9th Vice-Chancellor of University of Ilorin
- In office 2012–2017
- Preceded by: Is-haq Oloyede
- Succeeded by: Sulyman Age Abdulkareem

Personal details
- Born: Abdul Ganiyu Ambali 29 November 1957 Ilorin, Northern Region, Federation of Nigeria (now Kwara State, Nigeria)
- Died: 6 June 2026 (aged 68)
- Education: Ahmadu Bello University; University of Liverpool;
- Occupation: Academic; author;
- Profession: Veterinary

= Abdul Ganiyu Ambali =

Nigerian academic (1967–2026)

Abdul Ganiyu Ambali (29 November 1957 – 6 June 2026) was a Nigerian academic, administrator and vice chancellor of the University of Ilorin. Ambali was also chairman of the Association of West African Universities (AWAU), and a recipient of one of Nigeria's highest honours, CON.

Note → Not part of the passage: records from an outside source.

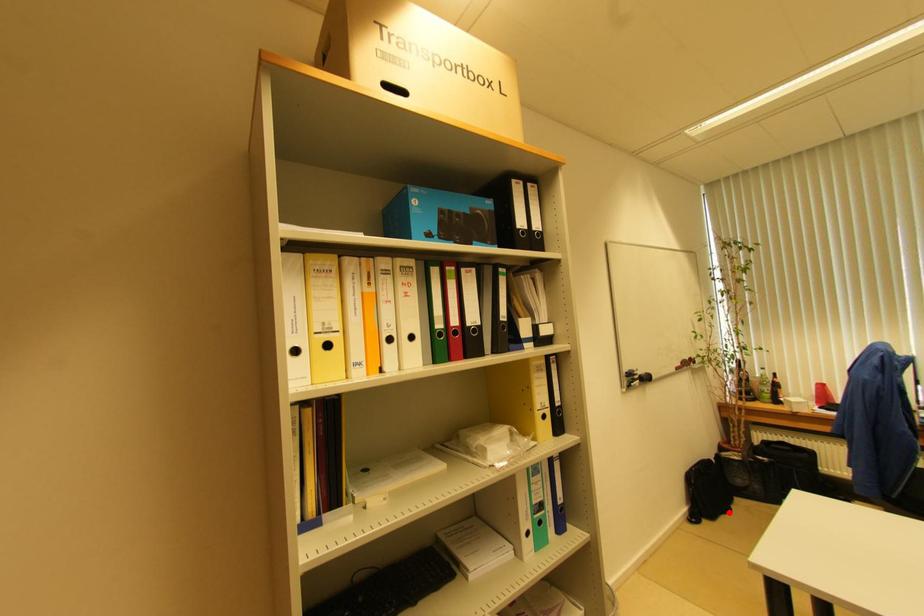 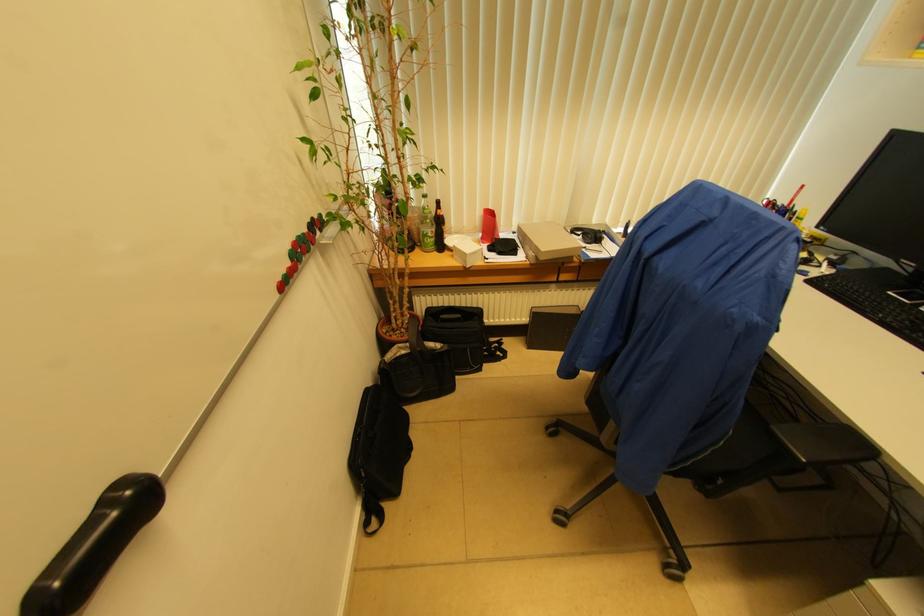 Question: I am providing you with two images of the same scene from different viewpoints. A red point is marked on the first image. At the location where the point appears in image 1, is it still visible in image 2?

Choices:
 (A) Yes
 (B) No

Answer: (A) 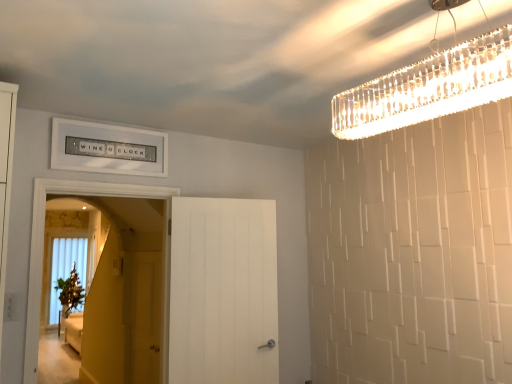 Question: Is clear crystal chandelier at upper right at the back of white wooden door at left, the 2th door from the right?

Choices:
 (A) yes
 (B) no

Answer: (B)

Question: From the image's perspective, does white wooden door at left, which is counted as the 1th door, starting from the left, appear lower than clear crystal chandelier at upper right?

Choices:
 (A) no
 (B) yes

Answer: (B)

Question: From the image's perspective, would you say white wooden door at left, which is counted as the 1th door, starting from the left, is positioned over clear crystal chandelier at upper right?

Choices:
 (A) yes
 (B) no

Answer: (B)

Question: Can you confirm if white wooden door at left, the 2th door from the right, is wider than clear crystal chandelier at upper right?

Choices:
 (A) yes
 (B) no

Answer: (A)

Question: Considering the relative positions of white wooden door at left, the 2th door from the right, and clear crystal chandelier at upper right in the image provided, is white wooden door at left, the 2th door from the right, to the right of clear crystal chandelier at upper right from the viewer's perspective?

Choices:
 (A) yes
 (B) no

Answer: (B)

Question: In the image, is matte yellow screen door at center on the left side or the right side of clear crystal chandelier at upper right?

Choices:
 (A) right
 (B) left

Answer: (B)

Question: Choose the correct answer: Is matte yellow screen door at center inside clear crystal chandelier at upper right or outside it?

Choices:
 (A) inside
 (B) outside

Answer: (B)

Question: In terms of size, does matte yellow screen door at center appear bigger or smaller than clear crystal chandelier at upper right?

Choices:
 (A) small
 (B) big

Answer: (A)

Question: Is matte yellow screen door at center taller or shorter than clear crystal chandelier at upper right?

Choices:
 (A) short
 (B) tall

Answer: (B)

Question: In the image, is white matte door at center, the 2th door positioned from the left, on the left side or the right side of white wooden door at left, which is counted as the 1th door, starting from the left?

Choices:
 (A) right
 (B) left

Answer: (A)

Question: Looking at their shapes, would you say white matte door at center, positioned as the 1th door in right-to-left order, is wider or thinner than white wooden door at left, the 2th door from the right?

Choices:
 (A) wide
 (B) thin

Answer: (B)

Question: Does point (187, 319) appear closer or farther from the camera than point (117, 190)?

Choices:
 (A) closer
 (B) farther

Answer: (B)

Question: In terms of size, does white matte door at center, the 2th door positioned from the left, appear bigger or smaller than white wooden door at left, the 2th door from the right?

Choices:
 (A) big
 (B) small

Answer: (B)

Question: Considering the relative positions of white wooden door at left, the 2th door from the right, and white matte door at center, positioned as the 1th door in right-to-left order, in the image provided, is white wooden door at left, the 2th door from the right, to the left or to the right of white matte door at center, positioned as the 1th door in right-to-left order,?

Choices:
 (A) right
 (B) left

Answer: (B)

Question: Is point (145, 196) positioned closer to the camera than point (203, 342)?

Choices:
 (A) farther
 (B) closer

Answer: (A) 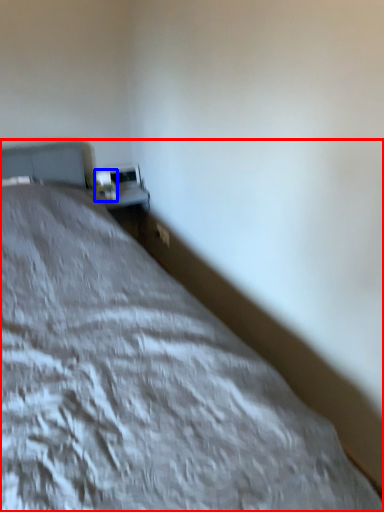 Question: Which of the following is the farthest to the observer, bed (highlighted by a red box) or table lamp (highlighted by a blue box)?

Choices:
 (A) bed
 (B) table lamp

Answer: (B) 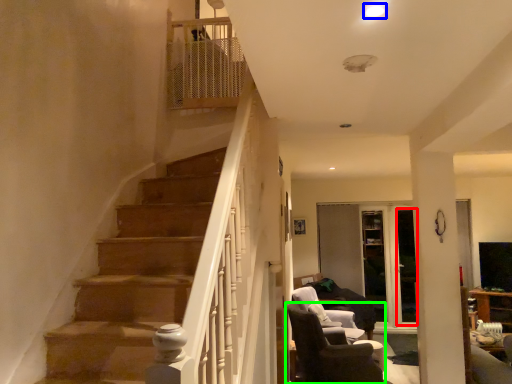 Question: Considering the real-world distances, which object is farthest from glass door (highlighted by a red box)? light (highlighted by a blue box) or chair (highlighted by a green box)?

Choices:
 (A) light
 (B) chair

Answer: (A) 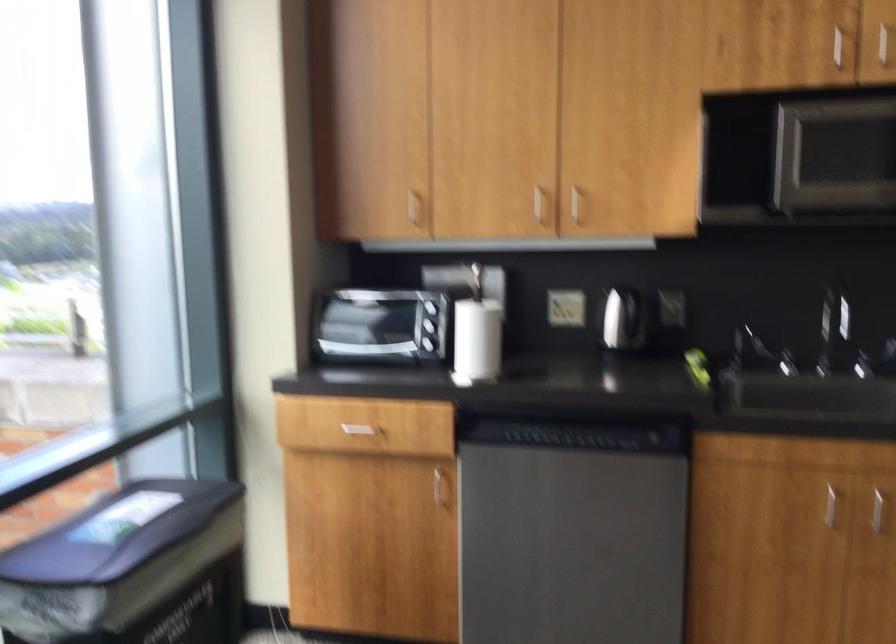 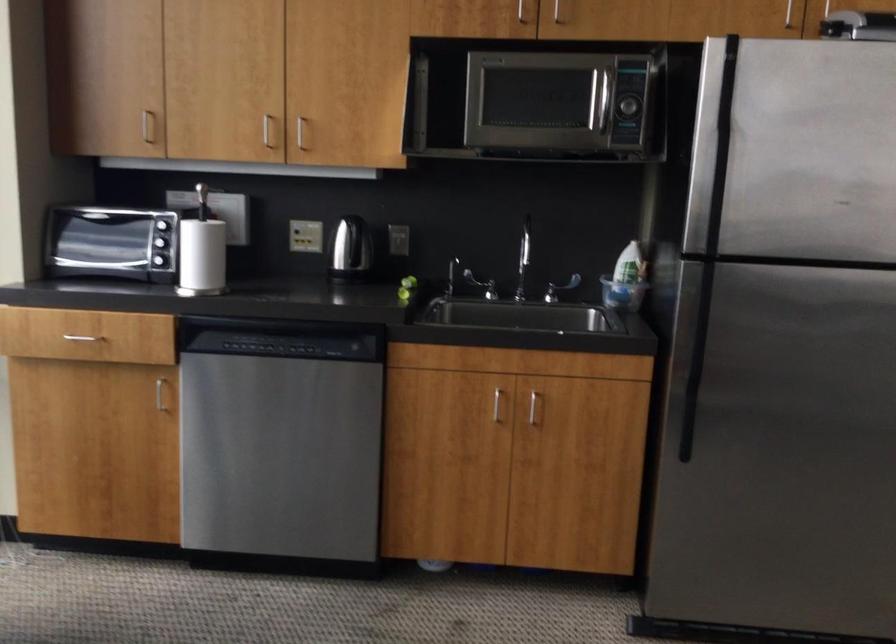 In the second image, find the point that corresponds to point (412, 207) in the first image.

(147, 126)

==Early life and education==
Abdul Ganiyu Ambali was born in Ilorin, Kwara State to the family of Mall. Ambali Gidado and Mrs. Husseina Angulu. Ambali had his primary education at Pakata Primary School, Ilorin, he proceeded to McBride Secondary School Jalingo, (now Government Secondary School, Jalingo) in Taraba State, Nigeria.
Abdul was awarded a scholarship from the Borno State government to pursue an undergraduate degree in veterinary medicine at the Ahmadu Bello University which he completed in 1981. He had his masters and Doctorate degree from the University of Liverpool, United Kingdom.
Ambali became a Member of College of Veterinary Surgeons of Nigeria, (MCVSN) in 2004 and Fellow of College of Veterinary Surgeons of Nigeria (FCVSN) in 2009.

==Career==
Abdul Ganiyu started his career as an Assistant at the University of Maiduguri immediately after his National service where he served with the Ministry of Rural & Community Development, Kano in 1982. Ambali became a Professor in 1995. He has served as a member of the National Universities Commission (NUC), Veterinary Council of Nigeria (VCN), Department of Livestock Services of the Federal Livestock Department, Federal Ministry of Agriculture, monitoring the accreditation of several institutions, industries and agencies.
As the vice chancellor of the University of Ilorin, he stated that "his target for the university is for it to be the number one varsity in Africa".

==National service==
Ambali served as the Collation Officer for the 2015 Presidential election in Nigeria and Returning Officer for Governorship election for Niger State.

==Controversy==
Legit reported that he was walked out by House of Representatives Standing Committee on Tertiary Education and Services after failing to explain the amount allocated for several projects in 2015. The committee declined to take a look at the university's 2016 budget saying that of 2015 was shrouded in controversy.
A member of the committee Hon. Kehinde Odeneye was quoted as saying "How many days were spent at the hotels and who were the guests you hosted? Then another N100 million for takeoff grant for new departments without actually telling us how many they are and the things needed for the takeoff. Also N50 million on workshops and seminars. This is apart from the training grants obtained. Then, there is maintenance of buildings which also is without details".

==Personal life and death==
Ambali was married with children. His hobbies included playing football, watching wildlife films and listening to music.

Ambali died after a brief illness on 6 June 2026, at the age of 68. The University of Ilorin Vice Chancellor Wahab Egbewole announced Janazah was to be held at 4pm the same day. University of Ilorin Senate later announced plan to Immortalise Ambali, describing him as a visionary leader who repositioned the university as a centre of academic excellence and stability, marked by peace, growth, and global recognition.

==Honours and awards==
Ambali was a recipient of several awards some of which include
- Distinguished Veterinarian Award, 2013, by the Nigerian Veterinary Medical Association (NVMA)
- Fellow of Science Association of Nigeria (SAN)
- Fellow of the Institute of Corporate Administration of Nigeria
- Fellow of the Solar Energy Society of Nigeria
- National Merit Award of Officer of the Order of the Niger (OON) by the Federal Government of Nigeria.